Here are the missing steps. We write $p(x)=\sum_{k=0}^n a_kx^k$:

\begin{align*}
p(\overline x)&=
\sum_{k=0}^n a_k\overline x^k\\
&=\sum_{k=0}^n a_k\pi(x)^k\\
&=\pi\left(\sum_{k=0}^n a_kx^k\right)\\
&\quad\quad\quad\textrm{[HERE we have used the homomorphism property to move the additions and multiplications inside the }\pi\textrm{ operator}]\\
&=\left(\sum_{k=0}^n a_kx^k\right) + (p(x))\\
&=p(x)+(px(x))\\
&=(p(x))\\
&=0_K
\end{align*}

* Indeed, depending on how one interprets the author's statement that $\overline x=\pi(x)$, the symbol string $\overline{p(x)}$ may not even be defined.

Thanks for the help, Andrew ...

Just now reflecting on what you have written... but at first sight, it seems very clear ...

Thanks again,

Peter

 

[Math Amateur]

Hi Andrew,

Thanks for you help ... BUT ... just a further issue on this topic ...

Why do we need to consider a mapping/homomorphism at all in proving that $p( \overline{x} ) = \overline{ p(x) }$ ...

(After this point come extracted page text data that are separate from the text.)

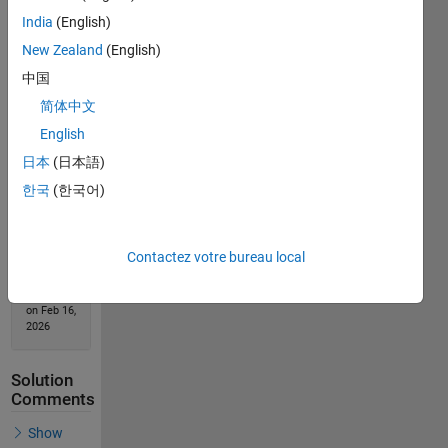
Solve
India
(English)
New Zealand
(English)
中国
Solution
简体中文
Stats
English
日本
(日本語)
128
Solutions
한국
(한국어)
83
Solvers
Contactez votre bureau local
Last
Solution
submitted
on Feb 16,
2026
Solution
Comments
Show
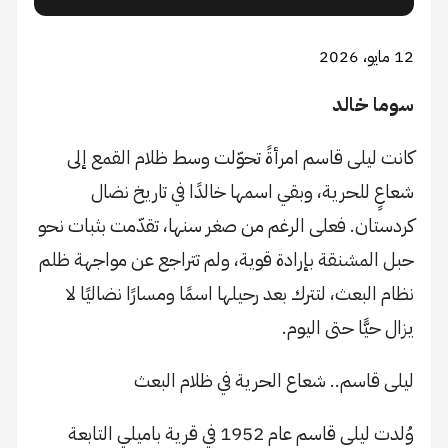
12 مايو، 2026
سوما خالد
كانت ليلى قاسم امرأةً تحوّلت وسط ظلام القمع إلى
شعاعٍ للحرية، وبقي اسمها خالدًا في تاريخ نضال
كردستان. فعلى الرغم من صغر سنها، تقدّمت بثبات نحو
حبل المشنقة بإرادة قوية، ولم تتراجع عن مواجهة ظلم
نظام البعث، لتترك بعد رحيلها اسمًا ومسارًا نضاليًا لا
يزال حيًّا حتى اليوم.
ليلى قاسم.. شعاع الحرية في ظلام البعث
وُلدت ليلى قاسم عام 1952 في قرية باميلي التابعة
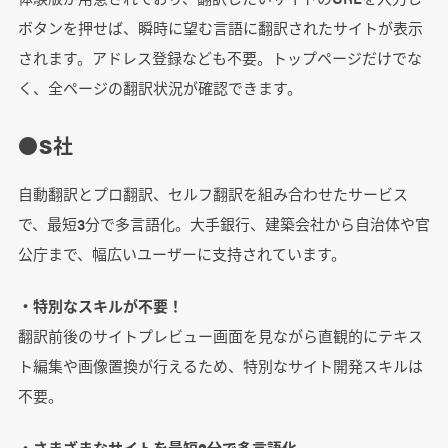
ボタンを押せば、瞬時に望む言語に翻訳されたサイトが表示
されます。アドレス登録なども不要。トップページだけでな
く、全ページの翻訳状況が確認できます。
●S社
自動翻訳とプロ翻訳、セルフ翻訳を組み合わせたサービス
で、最短3分で多言語化。大手銀行、建築会社から自治体や官
公庁まで、幅広いユーザーに支持されています。
・特別なスキルが不要！
翻訳前後のサイトプレビュー画面を見ながら直観的にテキス
ト編集や画像置換が行えるため、特別なサイト開発スキルは
不要。
・さまざまなサイトを最短3分で多言語化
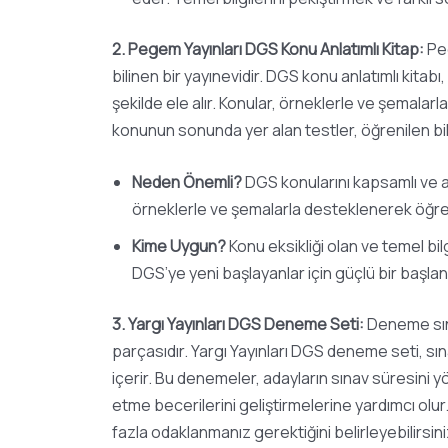
2. Pegem Yayınları DGS Konu Anlatımlı Kitap:
Peg
bilinen bir yayınevidir. DGS konu anlatımlı kitabı,
şekilde ele alır. Konular, örneklerle ve şemalar
konunun sonunda yer alan testler, öğrenilen bilg
Neden Önemli?
DGS konularını kapsamlı ve anla
örneklerle ve şemalarla desteklenerek öğren
Kime Uygun?
Konu eksikliği olan ve temel bilg
DGS’ye yeni başlayanlar için güçlü bir başla
3. Yargı Yayınları DGS Deneme Seti:
Deneme sına
parçasıdır. Yargı Yayınları DGS deneme seti, s
içerir. Bu denemeler, adayların sınav süresini 
etme becerilerini geliştirmelerine yardımcı ol
fazla odaklanmanız gerektiğini belirleyebilirsini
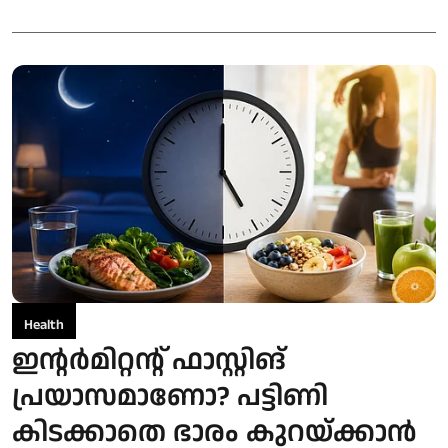
Health
ഇന്റര്‍മിറ്റന്റ് ഫാസ്റ്റിങ്
പ്രയാസമാണോ? പട്ടിണി
കിടക്കാതെ ഭാരം കുറയ്ക്കാന്‍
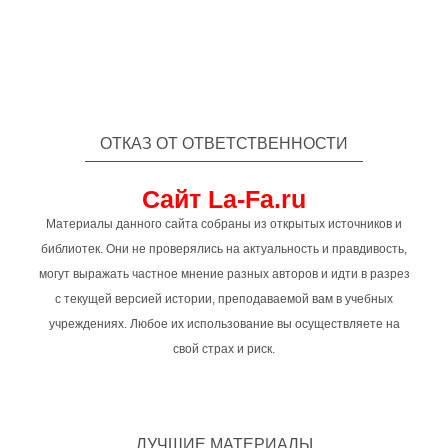
ОТКАЗ ОТ ОТВЕТСТВЕННОСТИ
Сайт La-Fa.ru
Материалы данного сайта собраны из открытых источников и
библиотек. Они не проверялись на актуальность и правдивость,
могут выражать частное мнение разных авторов и идти в разрез
с текущей версией истории, преподаваемой вам в учебных
учреждениях. Любое их использование вы осуществляете на
свой страх и риск.
ЛУЧШИЕ МАТЕРИАЛЫ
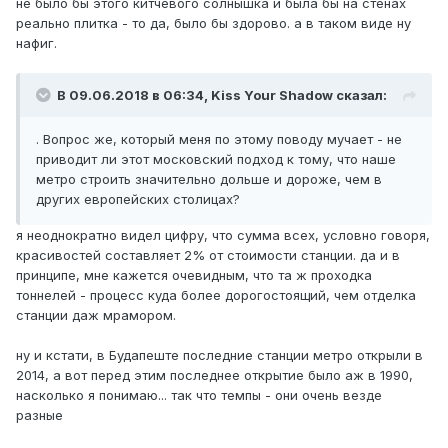
не было бы этого китчевого солнышка и была бы на стенах
реально плитка - то да, было бы здорово. а в таком виде ну
нафиг.
В 09.06.2018 в 06:34,
Kiss Your Shadow
сказал:
. Вопрос же, который меня по этому поводу мучает - не
приводит ли этот московский подход к тому, что наше
метро строить значительно дольше и дороже, чем в
других европейских столицах?
я неоднократно видел цифру, что сумма всех, условно говоря,
красивостей составляет 2% от стоимости станции. да и в
принципе, мне кажется очевидным, что та ж проходка
тоннелей - процесс куда более дорогостоящий, чем отделка
станции даж мрамором.
ну и кстати, в Будапеште последние станции метро открыли в
2014, а вот перед этим последнее открытие было аж в 1990,
насколько я понимаю... так что темпы - они очень везде
разные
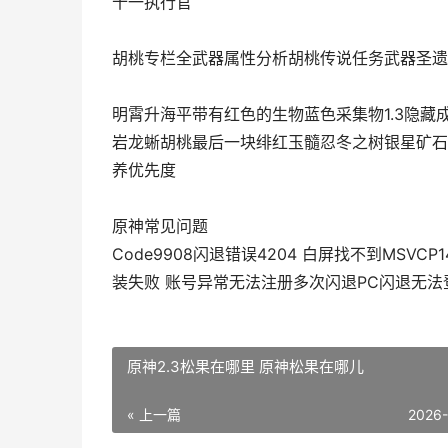
十一执行官
胡桃专栏全武器属性分析胡桃传说任务武器圣遗
明霄升海平带有红色的生物蓝色采集物1.3隐
岩龙蜥胡桃最后一块绯红玉髓忍冬之树银星矿石
养优先度
原神常见问题
Code9908闪退错误4204 白屏找不到MSVC
装失败 账号异常无法注册多次闪退PC闪退无法登
原神2.3松果在哪里 原神松果在哪儿
« 上一篇
2026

Surely we can just prove that $p( \overline{x} ) = \overline{ p(x) }$ in the field $F[x] / ( p(x) )$ by simply considering the nature of the cosets of the quotient ... and in particular the rules for adding and multiplying cosets ...

I wonder whether we need $\pi$ at all in the proof of Theorem 3 ...

Can you comment ... ?

Peter

 

[andrewkirk]

Surely we can just prove that $p( \overline{x} ) = \overline{ p(x) }$ in the field $F[x] / ( p(x) )$ by simply considering the nature of the cosets of the quotient ... and in particular the rules for adding and multiplying cosets ...

The difficulty is that $\overline x$ is defined as $\pi(x)$, so we cannot even state the claim $p( \overline{x} ) = \overline{ p(x) }$, let alone prove it, unless we have defined $\pi$.

Also, recall that the key claim of Theorem 3 is that $K$ contains an isomorphic copy of $F$. The easiest way to demonstrate that is to create an injective homomorphism into $K$ from a field that is isomorphic to $F$. That injective homomorphism is $\pi|_{F'}$ where $F'$ is the subring of $F[x]$ consisting of polynomials of degree 0, which is isomorphic to $F$.

So we have $F\cong F'\cong Im\ \pi|_{F'}$. In the book they identify $F'$ with $F$ but I find it clearer in this context to highlight the difference.